Dataset entries:
-- Opening Marker --
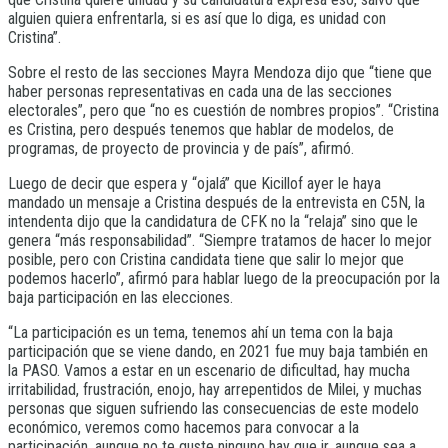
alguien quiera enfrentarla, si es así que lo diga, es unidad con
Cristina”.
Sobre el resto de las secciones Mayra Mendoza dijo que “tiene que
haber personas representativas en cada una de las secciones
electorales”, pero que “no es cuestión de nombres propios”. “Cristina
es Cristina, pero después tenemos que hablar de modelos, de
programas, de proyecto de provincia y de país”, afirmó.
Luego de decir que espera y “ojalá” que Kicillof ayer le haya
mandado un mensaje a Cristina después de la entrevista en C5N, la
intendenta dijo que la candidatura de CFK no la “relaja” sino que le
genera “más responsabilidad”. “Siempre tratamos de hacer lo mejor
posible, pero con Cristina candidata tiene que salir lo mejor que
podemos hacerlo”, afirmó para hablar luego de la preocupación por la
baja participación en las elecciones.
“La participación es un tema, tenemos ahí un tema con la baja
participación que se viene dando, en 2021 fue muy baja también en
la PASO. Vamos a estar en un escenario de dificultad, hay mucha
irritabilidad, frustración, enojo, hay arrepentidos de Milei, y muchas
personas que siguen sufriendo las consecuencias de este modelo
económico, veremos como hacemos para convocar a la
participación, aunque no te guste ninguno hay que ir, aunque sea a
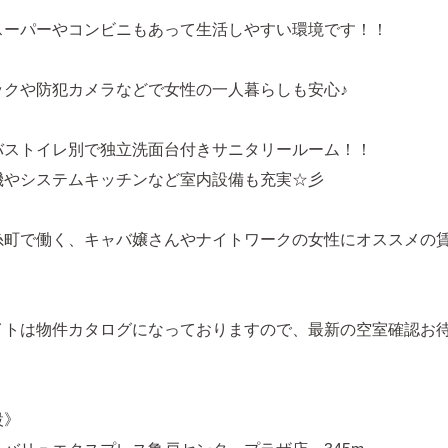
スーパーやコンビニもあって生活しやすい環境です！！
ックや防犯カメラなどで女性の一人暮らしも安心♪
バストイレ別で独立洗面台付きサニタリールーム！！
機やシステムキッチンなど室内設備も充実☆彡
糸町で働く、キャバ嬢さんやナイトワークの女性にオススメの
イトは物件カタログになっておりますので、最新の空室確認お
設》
-- Closing Marker --
§ TRY IT
Your task is to retype all the entries exactly and leave out any pictures.

§ SOLUTION TO THE PROBLEM
alguien quiera enfrentarla, si es así que lo diga, es unidad con
Cristina”.
Sobre el resto de las secciones Mayra Mendoza dijo que “tiene que
haber personas representativas en cada una de las secciones
electorales”, pero que “no es cuestión de nombres propios”. “Cristina
es Cristina, pero después tenemos que hablar de modelos, de
programas, de proyecto de provincia y de país”, afirmó.
Luego de decir que espera y “ojalá” que Kicillof ayer le haya
mandado un mensaje a Cristina después de la entrevista en C5N, la
intendenta dijo que la candidatura de CFK no la “relaja” sino que le
genera “más responsabilidad”. “Siempre tratamos de hacer lo mejor
posible, pero con Cristina candidata tiene que salir lo mejor que
podemos hacerlo”, afirmó para hablar luego de la preocupación por la
baja participación en las elecciones.
“La participación es un tema, tenemos ahí un tema con la baja
participación que se viene dando, en 2021 fue muy baja también en
la PASO. Vamos a estar en un escenario de dificultad, hay mucha
irritabilidad, frustración, enojo, hay arrepentidos de Milei, y muchas
personas que siguen sufriendo las consecuencias de este modelo
económico, veremos como hacemos para convocar a la
participación, aunque no te guste ninguno hay que ir, aunque sea a
スーパーやコンビニもあって生活しやすい環境です！！
ックや防犯カメラなどで女性の一人暮らしも安心♪
バストイレ別で独立洗面台付きサニタリールーム！！
機やシステムキッチンなど室内設備も充実☆彡
糸町で働く、キャバ嬢さんやナイトワークの女性にオススメの
イトは物件カタログになっておりますので、最新の空室確認お
設》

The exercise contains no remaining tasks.